Peter N. Handrinos, Esq.
Latham & Watkins LLP
885 Third Avenue
New York, New York 10022
(212) 906-1200
Indicate by check mark whether the Registrant is a large accelerated filer, an accelerated filer, a non-accelerated filer, a smaller reporting company or an emerging growth company. See the definitions of large accelerated filer, accelerated filer, smaller reporting company and emerging growth company in Rule 12b-2 of the Exchange Act.

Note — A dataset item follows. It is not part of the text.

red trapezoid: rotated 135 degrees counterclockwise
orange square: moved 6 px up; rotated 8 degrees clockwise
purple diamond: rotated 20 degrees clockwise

Large accelerated filer | ☐ | Accelerated filer | ☐ | |||
Non-accelerated filer | ☒ | Smaller reporting company | ☐ | |||
Emerging growth company | ☐ |
If an emerging growth company, indicate by check mark if the registrant has elected not to use the extended transition period for complying with any new or revised financial accounting standards provided pursuant to Section 7(a)(2)(B) of the Securities Act. ☐
Explanatory Note
Oscar Health, Inc. (the Company) has registered an aggregate of 22,060,987 shares, issuable as either Class A common stock, par value $0.00001 per share (Class A Common Stock) or Class B common stock, par value $0.00001 per share (Class B Common Stock), for issuance under the Companys 2021 Incentive Award Plan (the 2021 Incentive Plan), and an aggregate of 4,098,686 shares of Class A Common Stock for issuance under the Companys 2021 Employee Stock Purchase Plan (the 2021 ESPP) pursuant to a Registration Statement on Form S-8 (No. 333-253817) filed with the Securities and Exchange Commission (the Commission) on March 3, 2021 (the Prior Registration Statement).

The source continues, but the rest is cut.